By JASON CARPENTER
After last week’s post, I got quite a bit of feedback on how to season a cast iron pan. In my article, I used olive oil, but there are a lot of old school cooks like Steven and Petey who prefer to use bacon fat. I’m going to give it a try. I want to hear more ideas from you about what makes a perfectly seasoned pan—and how to care for the pan once you’ve seasoned it.
You also came up with some innovative ways to restore cast iron cookware. In fact, Paul Silansky wrote his own article about cast iron restoration, which included some impressive techniques using an electric wire brush and steel wool. Please, keep these ideas coming! You never know where my column might lead, and you never know when you might find your name in it.
This week’s column was inspired by your comments.
Cast Iron Cornbread
Last week, I shared with you my experience restoring some old crusty cast iron cookware, using a recipe from the internet. Well, Patch readers came in with all kinds of helpful advice, including one reader’s favorite recipe: cast-iron cornbread.
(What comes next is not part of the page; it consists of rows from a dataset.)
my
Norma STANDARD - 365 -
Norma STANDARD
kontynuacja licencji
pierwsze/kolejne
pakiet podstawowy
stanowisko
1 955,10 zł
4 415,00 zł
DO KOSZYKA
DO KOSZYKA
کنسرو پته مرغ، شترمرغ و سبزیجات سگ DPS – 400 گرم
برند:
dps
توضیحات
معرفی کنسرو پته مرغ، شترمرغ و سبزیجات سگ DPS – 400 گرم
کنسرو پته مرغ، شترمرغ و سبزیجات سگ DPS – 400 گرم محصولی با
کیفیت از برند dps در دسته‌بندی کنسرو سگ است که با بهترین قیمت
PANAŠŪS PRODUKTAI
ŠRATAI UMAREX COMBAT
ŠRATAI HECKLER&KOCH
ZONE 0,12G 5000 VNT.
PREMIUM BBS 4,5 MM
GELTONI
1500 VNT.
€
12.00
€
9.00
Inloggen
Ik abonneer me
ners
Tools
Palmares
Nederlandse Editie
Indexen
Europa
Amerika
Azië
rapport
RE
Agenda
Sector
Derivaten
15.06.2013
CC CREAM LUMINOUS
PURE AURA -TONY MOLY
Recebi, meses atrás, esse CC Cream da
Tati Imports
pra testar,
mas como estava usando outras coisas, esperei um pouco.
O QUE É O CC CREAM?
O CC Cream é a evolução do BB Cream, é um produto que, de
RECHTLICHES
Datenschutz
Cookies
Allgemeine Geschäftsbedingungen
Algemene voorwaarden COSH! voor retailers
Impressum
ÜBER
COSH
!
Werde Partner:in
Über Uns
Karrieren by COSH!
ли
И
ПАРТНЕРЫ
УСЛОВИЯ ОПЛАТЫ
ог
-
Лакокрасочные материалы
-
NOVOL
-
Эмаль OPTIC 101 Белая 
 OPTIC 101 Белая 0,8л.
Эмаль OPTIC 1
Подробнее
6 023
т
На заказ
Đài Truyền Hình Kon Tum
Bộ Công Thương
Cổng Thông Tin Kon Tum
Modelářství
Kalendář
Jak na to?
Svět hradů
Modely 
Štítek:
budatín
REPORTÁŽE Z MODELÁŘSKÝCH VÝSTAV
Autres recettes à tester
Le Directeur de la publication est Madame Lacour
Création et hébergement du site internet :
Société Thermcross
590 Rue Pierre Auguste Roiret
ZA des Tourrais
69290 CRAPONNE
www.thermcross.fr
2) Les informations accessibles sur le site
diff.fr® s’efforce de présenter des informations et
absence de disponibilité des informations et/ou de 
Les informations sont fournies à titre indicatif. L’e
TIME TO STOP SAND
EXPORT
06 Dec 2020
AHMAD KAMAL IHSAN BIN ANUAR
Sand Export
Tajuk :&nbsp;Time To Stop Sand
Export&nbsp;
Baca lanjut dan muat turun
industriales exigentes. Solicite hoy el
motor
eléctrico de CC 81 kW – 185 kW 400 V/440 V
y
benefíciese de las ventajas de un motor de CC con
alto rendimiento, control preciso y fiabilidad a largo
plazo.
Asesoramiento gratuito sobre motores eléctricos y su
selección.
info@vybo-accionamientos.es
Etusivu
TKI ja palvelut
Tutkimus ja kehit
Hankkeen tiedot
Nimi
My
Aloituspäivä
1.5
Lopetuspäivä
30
Since I’m always up for a tasty loaf, I gave it a try.
First off, I must admit; I cheated just a little. I had my friend Morgan oversee my cornbread creation so that I didn’t embarrass myself too much. He’s a cook at a local restaurant in town. Since I had other DIY projects to write about I was on a tight deadline. But how hard can cornbread be?
I texted Morgan the ingredients list so he could pick them up on the way over:
- 1 cup corn meal
- 1/2 cup flour
- 1 tsp. salt
- 1 tsp. baking powder
- 1 tsp baking soda
- 1 cup buttermilk
- 1 tbsp. oil
- 1 egg
According to Jane Bellomy, all I needed to do was:
“Whisk all together thoroughly and pour into skillet which has couple tbsp. oil distributed on bottom of pan; bake 20 min. @ 400 degrees.”
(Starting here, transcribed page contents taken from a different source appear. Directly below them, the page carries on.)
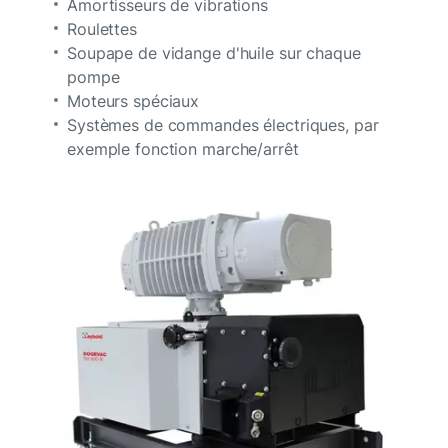
Amortisseurs de vibrations
Roulettes
Soupape de vidange d'huile sur chaque
pompe
Moteurs spéciaux
Systèmes de commandes électriques, par
exemple fonction marche/arrêt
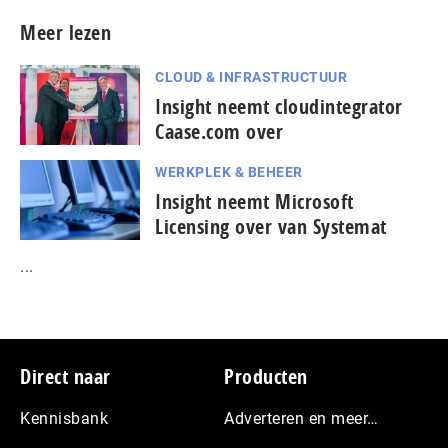
Meer lezen
CLOUD & INFRASTRUCTUUR
Insight neemt cloudintegrator
Caase.com over
WERKPLEK & BEHEER
Insight neemt Microsoft
Licensing over van Systemat
...
Footer
Direct naar
Producten
Kennisbank
Adverteren en meer…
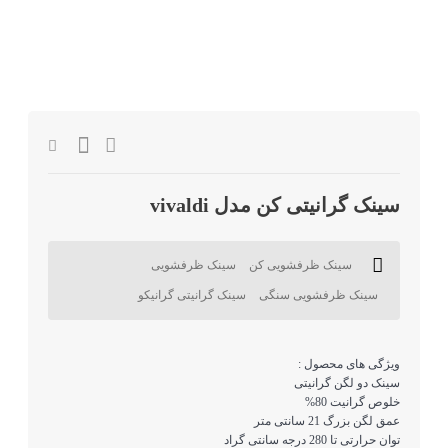
سینک گرانیتی کن مدل vivaldi
سینک ظرفشویی کن
سینک ظرفشویی
سینک ظرفشویی سنگی
سینک گرانیتی گرانیکو
ویژگی های محصول :
سینک دو لگن گرانیتی
خلوص گرانیت 80%
عمق لگن بزرگ 21 سانتی متر
توان حرارتی تا 280 درجه سانتی گراد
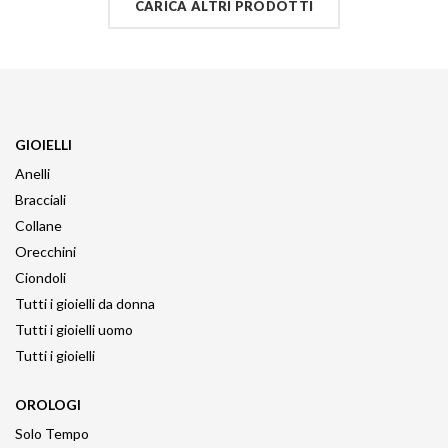
CARICA ALTRI PRODOTTI
GIOIELLI
Anelli
Bracciali
Collane
Orecchini
Ciondoli
Tutti i gioielli da donna
Tutti i gioielli uomo
Tutti i gioielli
OROLOGI
Solo Tempo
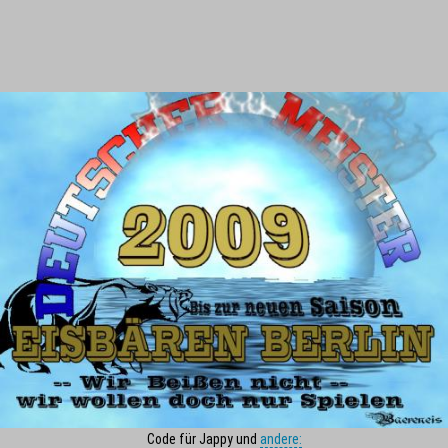
Code für Jappy und
andere:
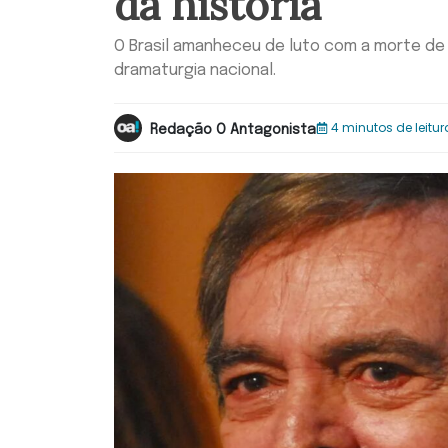
da história
O Brasil amanheceu de luto com a morte de
dramaturgia nacional.
4 minutos de leitur
Redação O Antagonista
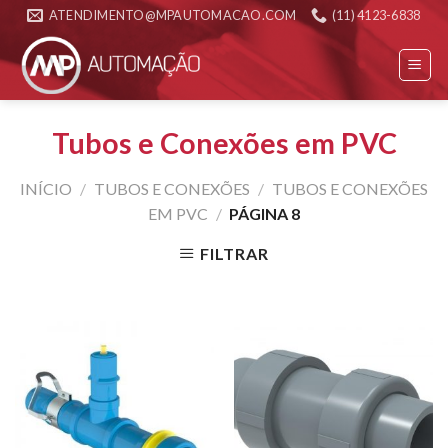
Skip
ATENDIMENTO@MPAUTOMACAO.COM
(11) 4123-6838
to
content
Tubos e Conexões em PVC
INÍCIO
/
TUBOS E CONEXÕES
/
TUBOS E CONEXÕES
EM PVC
/
PÁGINA 8
FILTRAR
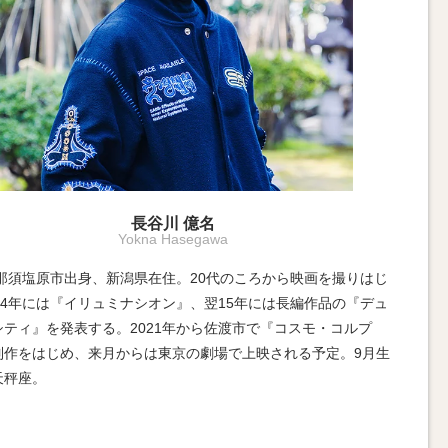
長谷川 億名
Yokna Hasegawa
年那須塩原市出身、新潟県在住。20代のころから映画を撮りはじ
14年には『イリュミナシオン』、翌15年には長編作品の『デュ
シティ』を発表する。2021年から佐渡市で『コスモ・コルプ
制作をはじめ、来月からは東京の劇場で上映される予定。9月生
天秤座。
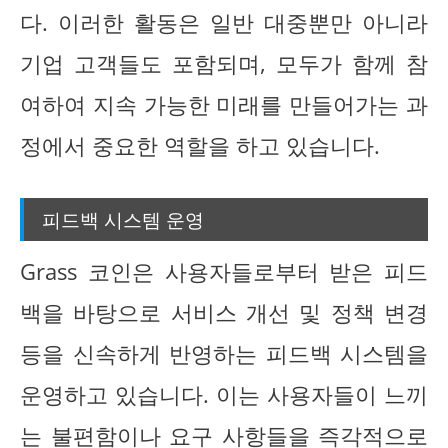
다. 이러한 활동은 일반 대중뿐만 아니라
기업 고객들도 포함되며, 모두가 함께 참
여하여 지속 가능한 미래를 만들어가는 과
정에서 중요한 역할을 하고 있습니다.
피드백 시스템 운영
Grass 코인은 사용자들로부터 받은 피드
백을 바탕으로 서비스 개선 및 정책 변경
등을 신속하게 반영하는 피드백 시스템을
운영하고 있습니다. 이는 사용자들이 느끼
는 불편함이나 요구 사항들을 즉각적으로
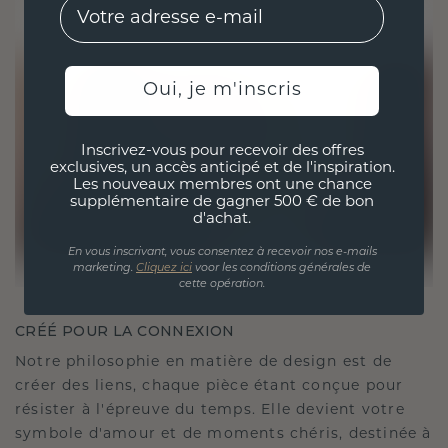
EMail
Oui, je m'inscris
Inscrivez-vous pour recevoir des offres
exclusives, un accès anticipé et de l'inspiration.
Les nouveaux membres ont une chance
supplémentaire de gagner 500 € de bon
d'achat.
En vous inscrivant, vous consentez à recevoir nos e-mails
marketing.
Cliquez ici
voor les conditions générales de
cette opération.
CRÉÉ POUR LA CONNEXION
Notre philosophie en matière de design est de
créer des liens, chaque pièce étant conçue pour
résister à l'épreuve du temps. Elle devient votre
symbole d'amour et de moments chéris, destinée à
So, that’s exactly what I did. In a glass bowl, I mixed the dry ingredients together, then put in the wet ingredients. Only problem was, I don’t know the difference between using liquid buttermilk and the powdered stuff! After all, we’re going to bake this, right?
I did a quick internet search and realized I’d probably be skewered for substituting real buttermilk for the powdered stuff. But I had a deadline...no time for another trip to town!
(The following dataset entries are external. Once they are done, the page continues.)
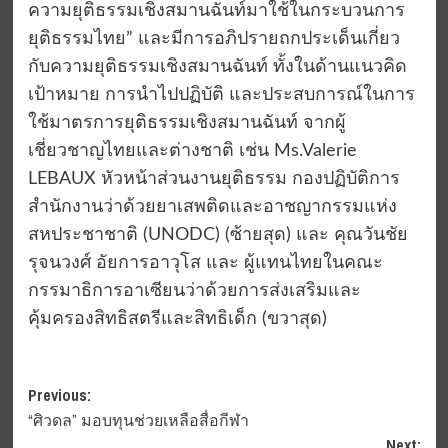
ความยุติธรรมเชิงสมานฉันท์มาใช้ในกระบวนการ
ยุติธรรมไทย” และมีการอภิปรายถกประเด็นเกี่ยว
กับความยุติธรรมเชิงสมานฉันท์ ทั้งในด้านแนวคิด
เป้าหมาย การนำไปปฏิบัติ และประสบการณ์ในการ
ใช้มาตรการยุติธรรมเชิงสมานฉันท์ จากผู้
เชี่ยวชาญไทยและต่างชาติ เช่น Ms.Valerie
LEBAUX หัวหน้าส่วนงานยุติธรรม กองปฏิบัติการ
สำนักงานว่าด้วยยาเสพติดและอาชญากรรมแห่ง
สหประชาชาติ (UNODC) (ซ้ายสุด) และ คุณวันชัย
รุจนวงศ์ อัยการอาวุโส และ ผู้แทนไทยในคณะ
กรรมาธิการอาเซียนว่าด้วยการส่งเสริมและ
คุ้มครองสิทธิสตรีและสิทธิเด็ก (ขวาสุด)
Post
Previous:
“ศิวดล” มอบทุนช่วยเหลือสื่อกีฬา
navigation
Next:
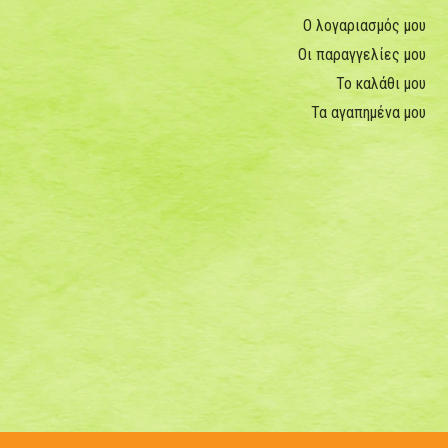
Ο λογαριασμός μου
Οι παραγγελίες μου
Το καλάθι μου
Τα αγαπημένα μου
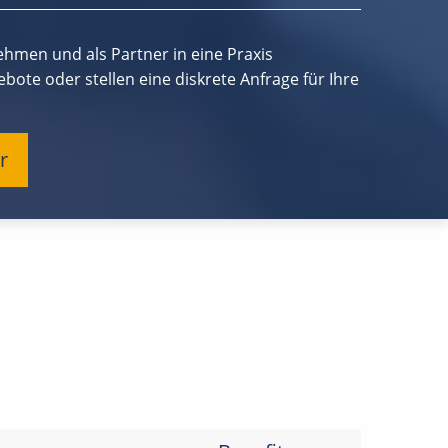
men und als Partner in eine Praxis
bote oder stellen eine diskrete Anfrage für Ihre
r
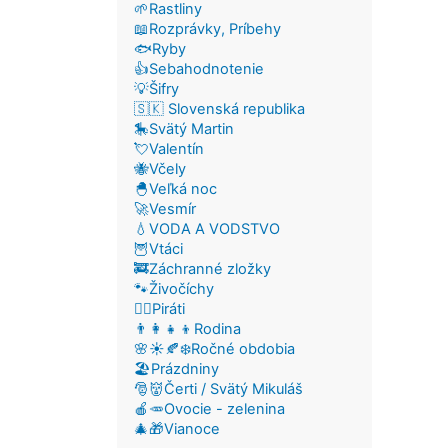
🌱Rastliny
📖Rozprávky, Príbehy
🐟Ryby
👍Sebahodnotenie
💡Šifry
🇸🇰 Slovenská republika
🎠Svätý Martin
💘Valentín
🐝Včely
🐣Veľká noc
🚀Vesmír
💧VODA A VODSTVO
🦉Vtáci
🚒Záchranné zložky
🐾Živočíchy
🏴‍☠️Piráti
👨‍👩‍👧‍👦Rodina
🌸☀️🍂❄️Ročné obdobia
🏖️Prázdniny
🎅👹Čerti / Svätý Mikuláš
🍎🥕Ovocie - zelenina
🎄🎁Vianoce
So, on I went, mixing everything together. I preheated the oven at 400F and added a tbsp. of olive oil to the bottom of the pan.
I poured the mixture into the pan, popped it into the oven and envisioned a nice wedge of piping hot cornbread.
What I did NOT realize, however, was that I should have pre-heated the skillet too. See, Southerners really perfected the art of cast iron cornbread. In the South they prefer to preheat the pan with bacon grease, so the piping hot grease gives the bread a beautifully crispy crust all the way around. Oh, and they shun the sugar and sweeteners us Yankees like to put in our cornbread up North. Cornbread was originally a Native American food that became very popular during the Civil War because it was cheap, easy to make, and corn was abundant.
With 20 minutes to kill, Morgan and I swapped cornbread stories. Truth is, the best cornbread I ever ate was probably a terrible store-bought, day old loaf. But at the time, it didn’t matter.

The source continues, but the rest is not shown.